Ma limite dans l’accueil, je l’ai expérimentée. C’est une limite médicale. Je ne suis pas en mesure d’accompagner des personnes qui vivent des disfonctionnements psychiatriques graves, et chaque fois que cela est arrivé, nous avons dû mettre fin à l’accueil. Je n’ai pas la formation pour les accueillir et les aider, et les garder à la maison me mettrait moi-même en péril. Je sens ma fragilité et je l’assume clairement en disant que je ne suis pas capable d’aller plus avant dans l’accueil. Quand j’accueille une personne, je me rends compte, aujourd’hui, que je ne fais rien de spécial pour elle. Je suis ce que je suis, disponible, et ouverte à l’imprévu qu’elle m’offre. Des limites peuvent être énoncées, pour le bon fonctionnement de la maison, (heures des repas, etc..) mais chacun trouve sa place, son mode de participation. Je retire beaucoup de vie, d’élan, d’énergie dans le passage de personnes chez moi. Elles donnent sens à ma vie. Elles m’ouvrent à des dimensions que je ne connais pas, me permettent de progresser, nourrissent mes lectures quotidiennes, les informations vers lesquelles je vais me tourner.

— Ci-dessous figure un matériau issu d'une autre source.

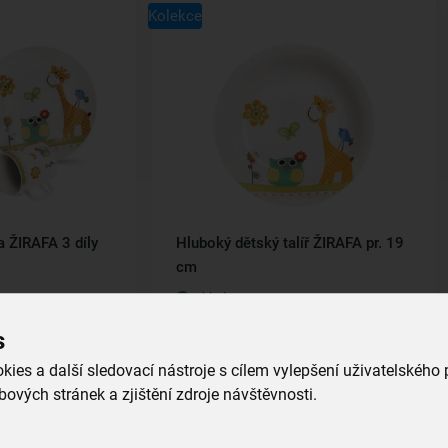
Kolekce
a ŽIRAFA 3 díly
Hluboký dětský talíř ŽIRAFA pr. 19
cm
skladem
139,00 Kč
s
íku
Vložit do košíku
ies a další sledovací nástroje s cílem vylepšení uživatelského
ových stránek a zjištění zdroje návštěvnosti.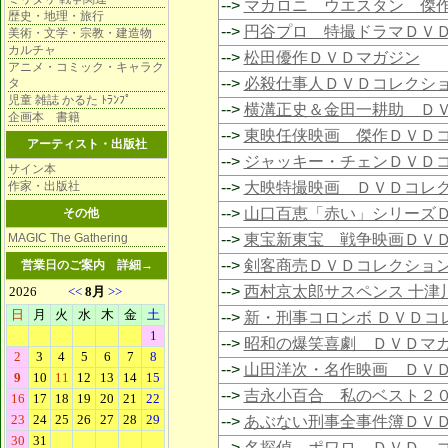
-->
マカロニ ウエスタン 傑
歴史・地理・旅行
-->
円谷プロ 特撮ドラマＤＶ
美術・文学・宗教・建造物
カルチャ
-->
松田優作ＤＶＤマガジン
アニメ・コミック・キャラク
-->
必殺仕事人ＤＶＤコレクシ
タ
児童 雑誌 かるた ﾄﾗﾝﾌﾟ
-->
横溝正史＆金田一耕助 Ｄ
企画本 書籍
-->
東映任侠映画 傑作ＤＶＤ
アーティスト・出版社
-->
ジャッキー・チェンＤＶＤ
サイン本
作家・出版社
-->
大映特撮映画 ＤＶＤコレ
-->
山口百恵「赤い」シリーズ
その他
MAGIC The Gathering
-->
東宝新東宝 戦争映画ＤＶ
-->
剣客商売ＤＶＤコレクショ
営業日のご案内
詳細→
-->
西村京太郎サスペンス 十津
-->
新・刑事コロンボ ＤＶＤコ
-->
昭和の爆笑喜劇 ＤＶＤマ
-->
山田洋次・名作映画 ＤＶ
-->
吉永小百合 私のベスト２
-->
あぶない刑事全事件簿ＤＶ
-->
名探偵 ポワロ ＤＶＤ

Accueillir n’est pas une seconde nature, c’est ma nature même.
Jean-Michel
Accueillir, être accueilli, est-ce si différent ? Être accueillant, être « accueillable », est-ce si différent ? Dans notre langue, l’hôte est aussi bien celui qui accueille que celui qui est accueilli. Je pense au passage de la
Genèse qu’on appelle « l’hospitalité d’Abraham », aux chênes de Membré (très bien illustré par Rembrandt). Dans cet épisode, qui est l’accueillant, qui est l’accueilli ? Chaque relation d’accueil est un pari, une prise de risque : je prends le risque de t’introduire dans mon espace (au sens large) ; tu prends le risque de vivre dans mon espace ; nous allons donc partager, pour un temps, le même espace… Pour moi, il s’agit d’abord d’ouverture à l’autre, dans lequel je reconnais le Tout Autre.
Alors, bien sûr, il s’agit d’abord d’accueillir des personnes. Mais il s’agit aussi d’accueillir des situations, des cultures, des modes de vie ou de pensée parfois très éloignés des miens. Nous avons eu la chance de côtoyer de nombreuses personnes venant d’Afrique noire. Autres cultures… Mais, quand nous accueillons des personnes qui font usage de certains produits « illicites », ou qui ont une vie sexuelle très différente de la nôtre, là aussi nous expérimentons une différence de culture. À travers cela, c’est aussi moi-même que j’accueille, avec mes possibilités et mes impossibilités, mes ouvertures et mes fermetures…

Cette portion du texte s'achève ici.